Mas os fãs que talvez imaginem que o disco também deva incluir uma versão da antiga música “Tulsa Turnaround”, de Kenny Rogers and the First Edition, estarão enganados. Primeiro, como Eady observa, aquela “Tulsa Turnaround” na verdade fala sobre um xerife de Omaha, enquanto a dele coloca a segunda maior cidade de Oklahoma no centro.
“Nós tentamos colocar o máximo possível de referências diferentes a Tulsa”, diz Eady. “Tem sábado à noite no Cain’s, tem domingo de manhã no Church Studio, tem o Mercury Lounge e todos os músicos locais. Quando as pessoas pensam no Tulsa Sound, elas sempre esquecem que a Gap Band também era de Tulsa. Colocamos essa referência junto com Charlie Wilson, o cantor da banda”.
Eady, que completou 50 anos no ano passado, lança música desde 2005 e ganhou destaque no country com AM Country Heaven (2012) e Daylight/Dark (2014) — ambos chegaram ao Top 50 da parada de álbuns country da Billboard. Seus vocais cheios de twang lhe renderam um público fiel entre os fãs do country tradicional. Mas Eady sempre teve um carinho especial pelo Tulsa Sound desde que ouviu a coletânea em LP de Clapton de 1982, Timepieces (1982). Em particular, ele ficou marcado pelas versões que Clapton fez de J.J. Cale, pioneiro do Tulsa Sound.
“Isso meio que me fisgou”, diz Eady. “E me fez cavar mais fundo. Aí eu fui descobrindo e percebi que não era só um cara. Era um som inteiro saindo de Tulsa”.
Para gravar Tulsa Turnaround, Eady e Fullbright escolheram o Farmhouse Studios, na casa do falecido Steve Ripley — ele próprio ex-proprietário do Church Studio, que Russell havia aberto e transformado no centro do Tulsa Sound. Foi o ápice de um esforço de dois anos para Eady e Fullbright.

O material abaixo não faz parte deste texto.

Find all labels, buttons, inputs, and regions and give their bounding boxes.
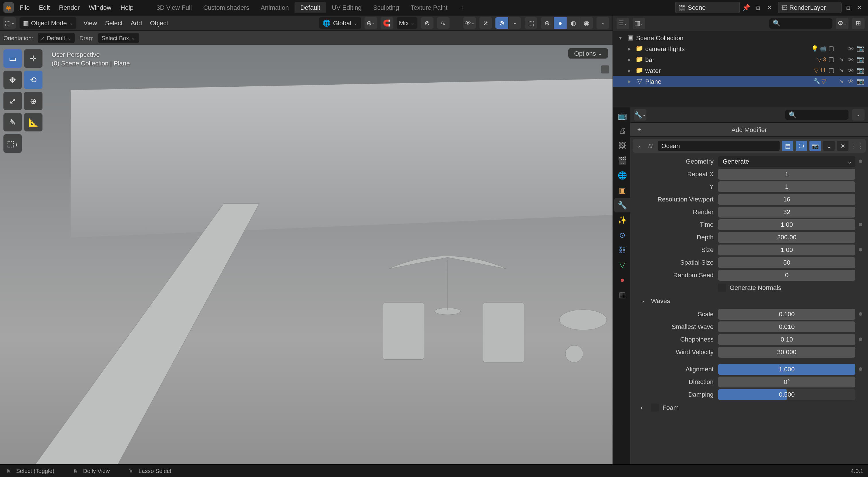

Depois do show de Eady em Tulsa, Fullbright o convidou para acompanhá-lo a uma jam session no porão de um bar próximo.
“Eram umas 11 da noite”, lembra Eady, “e a gente desceu lá e, cara, parecia que você tinha entrado em 1972. Em cada música ainda tinha aquele som, sabe? Está vivo e bem, e ainda está acontecendo. Naquele momento, eu pensei: ‘Eu preciso fazer isso. Eu preciso fazer parte disso’”.
Eady começou a mergulhar no Tulsa Sound e frequentemente trocava ideias com Fullbright. Ele tinha dúvidas sobre o que dizer ao produtor quando fosse gravar o álbum. Com o tempo, caiu a ficha de que ele poderia simplesmente pedir para o próprio Fullbright fazer isso.

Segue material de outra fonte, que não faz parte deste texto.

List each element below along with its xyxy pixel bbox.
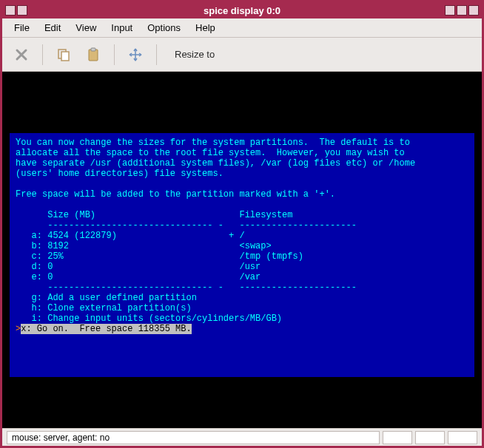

“Estou muito animado para ver como as pessoas vão reagir”, diz Eady. “A capa do álbum somos eu, o John e a banda — e isso foi muito intencional. Eu penso nisso como sendo tanto um disco do John Fullbright quanto meu. É o disco da banda tanto quanto é meu. Não é ‘Todo mundo olhe para mim’, é mais ‘Olhe que coisa legal que a gente conseguiu fazer’. É uma sensação incrível”.
Josh Crutchmer é jornalista e autor, e seu próximo livro, Sonoran Sounds, tem lançamento previsto para março de 2027 pela Back Lounge Publishing.